Module Specifications.Lab4

In the previous lab, we built a tool to build structured data (a table) from unstructured data (text in TSV format). In this lab, we'll expand on this idea by building a tool to build hierarchical data (a tree) from text (you may be familiar with file formats like JSON for storing hierarchical data in text) We'll be working with S-expressions, which have also historically been used for the syntax of programming languages, e.g., dialects of LISP.

Make sure to pull down the course repository to get access to starter code for this lab in the directory labs/lab4.

S-Expressions

An S-expression is defined to be one of two things:

Note that this is a recursive definition, and the data an S-expression denotes can be represented as a string ntree.

Example. the S-expression (+ (+ 3 4) (+ 5 5)) is a valid S-expression, which denotes the tree

let example =
  Node "+" [
    Node "+" [ Node "3" [], Node "4" []];
    Node "+" [ Node "5" [], Node "5" []];
  ]

which could be further processed into a value of a recursive ADT:

type expr =
  | Num of int
  | Add of expr * expr

let example = Add (Add (Num 3, Num 4), Add (Num 5, Num 5))

Another Example. We've actually already come across S-expression in this course in passing: dune files are written as S-expressions. Take a look at (part of) the dune file in this directory:

(library
 (public_name lab4)
 (libraries stdlib320))

This S-expression could be represented by the following nonempty tree:

Node "library" [
  Node "public_name" [Node "lab4" []];
  Node "libraries" [Node "stdlib320" []];
]

The goal of this lab is: construct nonempty trees of strings from S-expressions.

Tokenizing/Lexing

When we're converting text to some kind of structured data, it's useful to first break up the text into its "relevant" parts. As we will see in the second half of the course, this process is called lexing or tokenizing, and is a preprocessing step of parsing.

For example, if we're looking at the string:

"(defun foo (args x y) (+ (/ x y) (/ y x)))"

we don't care so much that the third character is 'e', as much as we care that the 'e' is part of an atom "defun" which is the second "unit" of the given expression. Likewise, we don't care how many spaces or what kind of spaces there are between atoms, just that there is whitespace.

type token =
  1. | Lparen
  2. | Rparen
  3. | Atom of string
val tokenize : string -> token list

The function tokenize separates out the parentheses and groups characters that correspond to a single atom in its input string. It also drops all whitespace. For example, the above example would be tokenized as

[Lparen; Atom "defun"; Atom "foo"; Lparen; Atom "args"; Atom "x";...]

Note that, at this point, we don't care if the input is a well-formed S-expression, we just care about the valid "pieces" of the expression, e.g.,

let _ = assert (tokenize "))asdf((" = [Rparen; Rparen; "asdf"; LParen; LParen]
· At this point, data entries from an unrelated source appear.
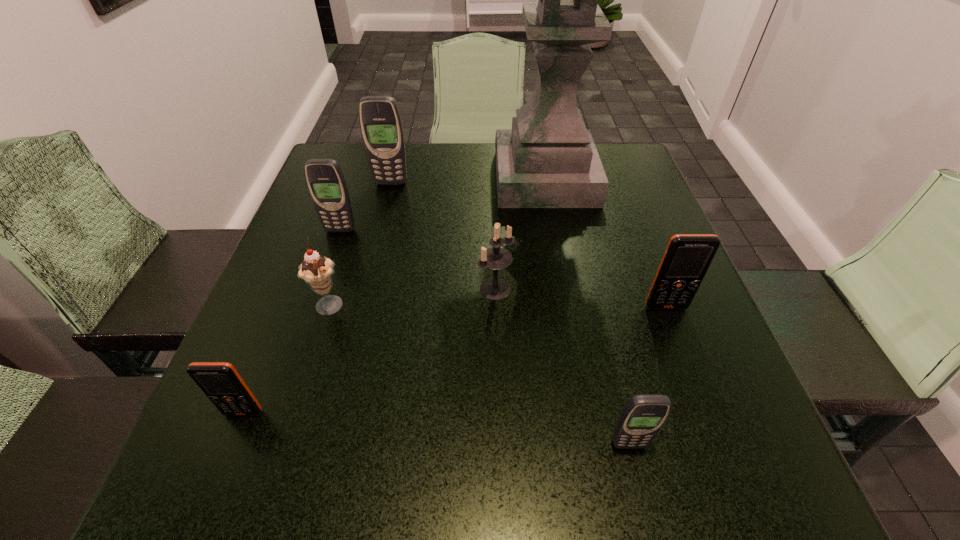 At what (x,y) coordinates should I click in order to perform the action: click on sculpture. Please return your answer as a coordinate pair (x, y). Image resolution: width=960 pixels, height=540 pixels. Looking at the image, I should click on (549, 159).

Where is `gray sculpture`? This screenshot has height=540, width=960. gray sculpture is located at coordinates (549, 159).

The height and width of the screenshot is (540, 960). I want to click on the farthest gray cellular telephone, so click(x=381, y=126).

At what (x,y) coordinates should I click in order to perform the action: click on the second gray cellular telephone from left to right. Please return your answer as a coordinate pair (x, y). Image resolution: width=960 pixels, height=540 pixels. Looking at the image, I should click on (381, 126).

The width and height of the screenshot is (960, 540). Identify the location of the sixth nearest object. (324, 177).

This screenshot has height=540, width=960. Find the location of `the second biggest gray cellular telephone`. the second biggest gray cellular telephone is located at coordinates (324, 177).

Where is `the bigger orange cellular telephone`? This screenshot has width=960, height=540. the bigger orange cellular telephone is located at coordinates (687, 258).

What are the coordinates of `the right orange cellular telephone` in the screenshot? It's located at (687, 258).

The image size is (960, 540). What are the coordinates of `icecream` in the screenshot? It's located at (316, 270).

You are a GUI agent. You are given a task and a screenshot of the screen. Output one action in this format:
    pyautogui.click(x=<x>, y=<y>)
    Task: Click on the candle holder
    The height and width of the screenshot is (540, 960).
    Given the screenshot: What is the action you would take?
    pyautogui.click(x=495, y=258) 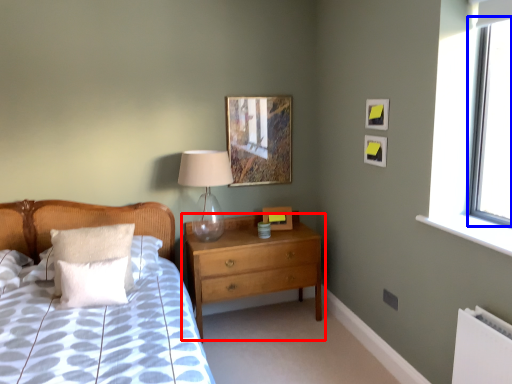 Question: Among these objects, which one is nearest to the camera, chest of drawers (highlighted by a red box) or window screen (highlighted by a blue box)?

Choices:
 (A) chest of drawers
 (B) window screen

Answer: (B) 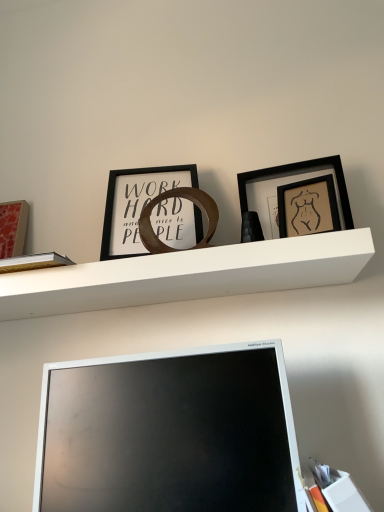 Question: Should I look upward or downward to see matte silver monitor at lower center?

Choices:
 (A) up
 (B) down

Answer: (B)

Question: Is the surface of black matte picture frame at center, which is counted as the second picture frame, starting from the left, in direct contact with matte black picture frame at upper right, which ranks as the 3th picture frame in left-to-right order?

Choices:
 (A) no
 (B) yes

Answer: (A)

Question: Can you confirm if black matte picture frame at center, which is counted as the second picture frame, starting from the left, is taller than matte black picture frame at upper right, the first picture frame from the right?

Choices:
 (A) no
 (B) yes

Answer: (B)

Question: Considering the relative sizes of black matte picture frame at center, the 2th picture frame positioned from the right, and matte black picture frame at upper right, which ranks as the 3th picture frame in left-to-right order, in the image provided, is black matte picture frame at center, the 2th picture frame positioned from the right, thinner than matte black picture frame at upper right, which ranks as the 3th picture frame in left-to-right order,?

Choices:
 (A) yes
 (B) no

Answer: (B)

Question: From the image's perspective, is black matte picture frame at center, which is counted as the second picture frame, starting from the left, located above matte black picture frame at upper right, which ranks as the 3th picture frame in left-to-right order?

Choices:
 (A) no
 (B) yes

Answer: (B)

Question: Is black matte picture frame at center, the 2th picture frame positioned from the right, positioned before matte black picture frame at upper right, which ranks as the 3th picture frame in left-to-right order?

Choices:
 (A) yes
 (B) no

Answer: (A)

Question: Can you confirm if black matte picture frame at center, the 2th picture frame positioned from the right, is bigger than matte black picture frame at upper right, the first picture frame from the right?

Choices:
 (A) no
 (B) yes

Answer: (B)

Question: From the image's perspective, would you say matte silver monitor at lower center is positioned over matte red picture frame at left, the third picture frame viewed from the right?

Choices:
 (A) yes
 (B) no

Answer: (B)

Question: Is matte silver monitor at lower center thinner than matte red picture frame at left, the third picture frame viewed from the right?

Choices:
 (A) yes
 (B) no

Answer: (B)

Question: Is matte silver monitor at lower center touching matte red picture frame at left, the third picture frame viewed from the right?

Choices:
 (A) yes
 (B) no

Answer: (B)

Question: Does matte silver monitor at lower center contain matte red picture frame at left, placed as the first picture frame when sorted from left to right?

Choices:
 (A) no
 (B) yes

Answer: (A)

Question: Does matte silver monitor at lower center appear on the left side of matte red picture frame at left, placed as the first picture frame when sorted from left to right?

Choices:
 (A) no
 (B) yes

Answer: (A)

Question: From the image's perspective, is matte silver monitor at lower center below matte red picture frame at left, the third picture frame viewed from the right?

Choices:
 (A) no
 (B) yes

Answer: (B)

Question: Is white matte shelf at center at the right side of white paper at lower right?

Choices:
 (A) no
 (B) yes

Answer: (A) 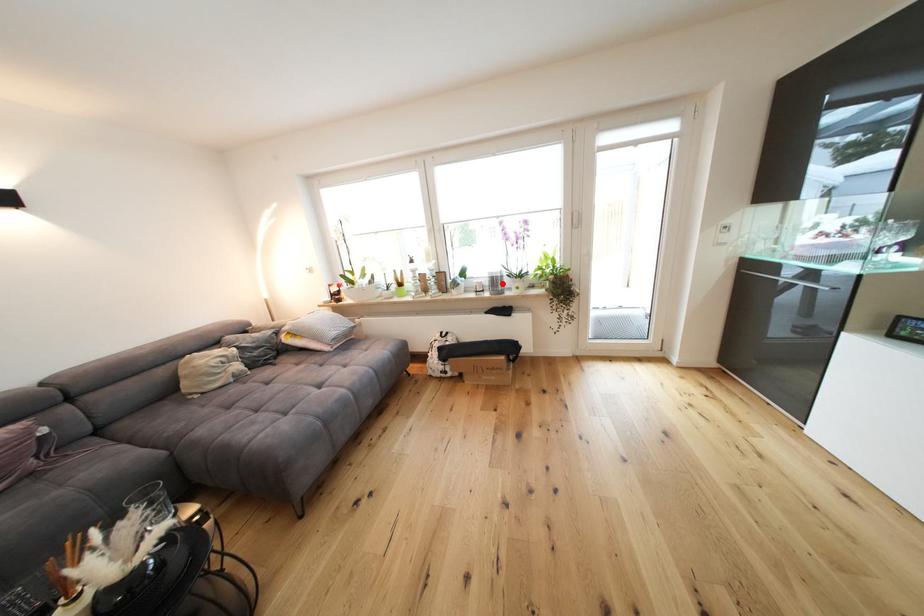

You don't need to do anything for this part of the lab, we've provided the function tokenize for you. But, if you have time, take a look at it's implementation and make sure you know what's going on in it.

Parsing

The bulk of the today's lab work will be the following function.

val ntree_of_toks : token list -> string Stdlib320.ntree option

Implement the function ntree_of_toks so that ntree_of_toks toks is None if toks is not a valid S-expression, and is Some t otherwise, where t is a nonempty tree representation of the data in the S-expression toks. Some examples:

let _ = assert (ntree_of_toks [Lparen; Atom "+"; Atom "2"; Atom "3"; Rparen]
                = Some (Node "+" [Node "2" []; Node "3" []]))
let _ = assert (ntree_of_toks [Lparen; Atom "+"; Atom "2"; Atom "3"; Rparen; Rparen]
                = None)
let _ = assert (ntree_of_token [] = None)
let _ = assert (
  ntree_of_toks
    [Lparen; Atom "+"; Atom "2"; Lparen; Atom "foo"; Atom "3"; Rparen; Rparen]
    = Some (Node "+" [Node "2" []; Node "foo" [Node "3" []]])
)

Implementing this function will require you to have a strong grasp on recursion. Please spend some real time working on this, knowing how to implement a function like this is crucial for this course. A hint (in addition to asking the lab TF/TA for help): it's useful to first implement a function of type:

token list -> (string ntree * token list) option

As you recurse, you'll want to keep track of the "progress" you've made, so you can return both the tree and the part of the input list that hasn't been processed yet, e.g.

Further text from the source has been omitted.